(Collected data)
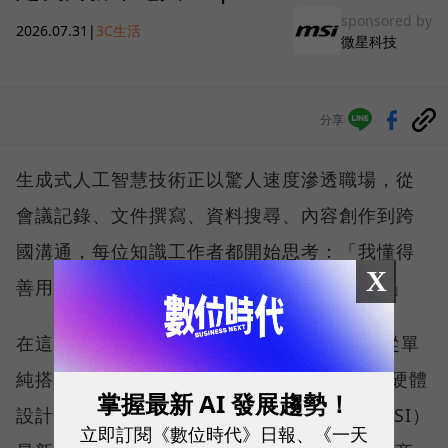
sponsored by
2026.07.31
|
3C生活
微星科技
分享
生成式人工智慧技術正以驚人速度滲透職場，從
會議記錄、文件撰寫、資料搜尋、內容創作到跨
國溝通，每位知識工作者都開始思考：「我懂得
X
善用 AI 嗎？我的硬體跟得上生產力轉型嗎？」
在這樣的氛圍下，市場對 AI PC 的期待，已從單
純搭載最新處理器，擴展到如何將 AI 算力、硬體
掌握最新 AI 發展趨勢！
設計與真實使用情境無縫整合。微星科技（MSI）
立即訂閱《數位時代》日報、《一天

---

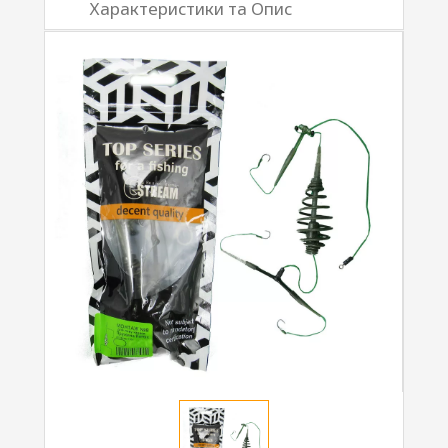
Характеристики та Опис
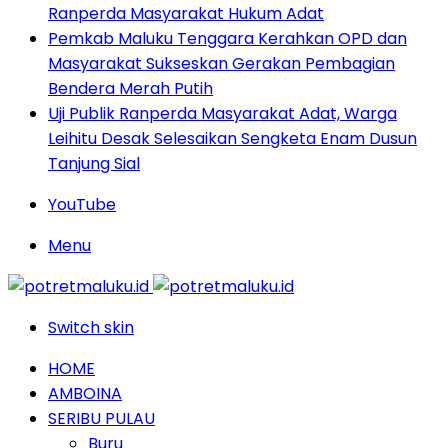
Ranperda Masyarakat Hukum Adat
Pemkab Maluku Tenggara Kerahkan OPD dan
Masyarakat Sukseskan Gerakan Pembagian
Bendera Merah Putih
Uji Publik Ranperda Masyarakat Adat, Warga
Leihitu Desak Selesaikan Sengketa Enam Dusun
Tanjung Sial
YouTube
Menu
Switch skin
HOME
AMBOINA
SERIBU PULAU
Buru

...

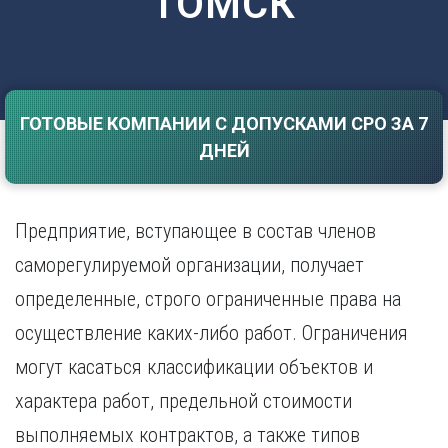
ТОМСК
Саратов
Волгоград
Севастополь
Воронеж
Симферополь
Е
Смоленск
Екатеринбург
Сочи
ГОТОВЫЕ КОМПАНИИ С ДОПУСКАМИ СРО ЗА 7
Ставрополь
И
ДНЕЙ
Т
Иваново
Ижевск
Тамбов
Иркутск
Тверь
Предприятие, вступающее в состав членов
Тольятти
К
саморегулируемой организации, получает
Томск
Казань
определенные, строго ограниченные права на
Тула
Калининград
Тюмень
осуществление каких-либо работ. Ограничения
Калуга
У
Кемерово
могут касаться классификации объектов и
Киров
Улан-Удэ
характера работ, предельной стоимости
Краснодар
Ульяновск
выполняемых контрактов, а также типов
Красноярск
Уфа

__AIM OF THE EXERCISE__
From the records above, reproduce exactly the lines from the one with "純搭載最新處理器，擴展到如何將 AI 算力、硬體" to the one with "立即訂閱《數位時代》日報、《一天", both included, and no others.

__WORKED SOLUTION__
純搭載最新處理器，擴展到如何將 AI 算力、硬體
掌握最新 AI 發展趨勢！
設計與真實使用情境無縫整合。微星科技（MSI）
立即訂閱《數位時代》日報、《一天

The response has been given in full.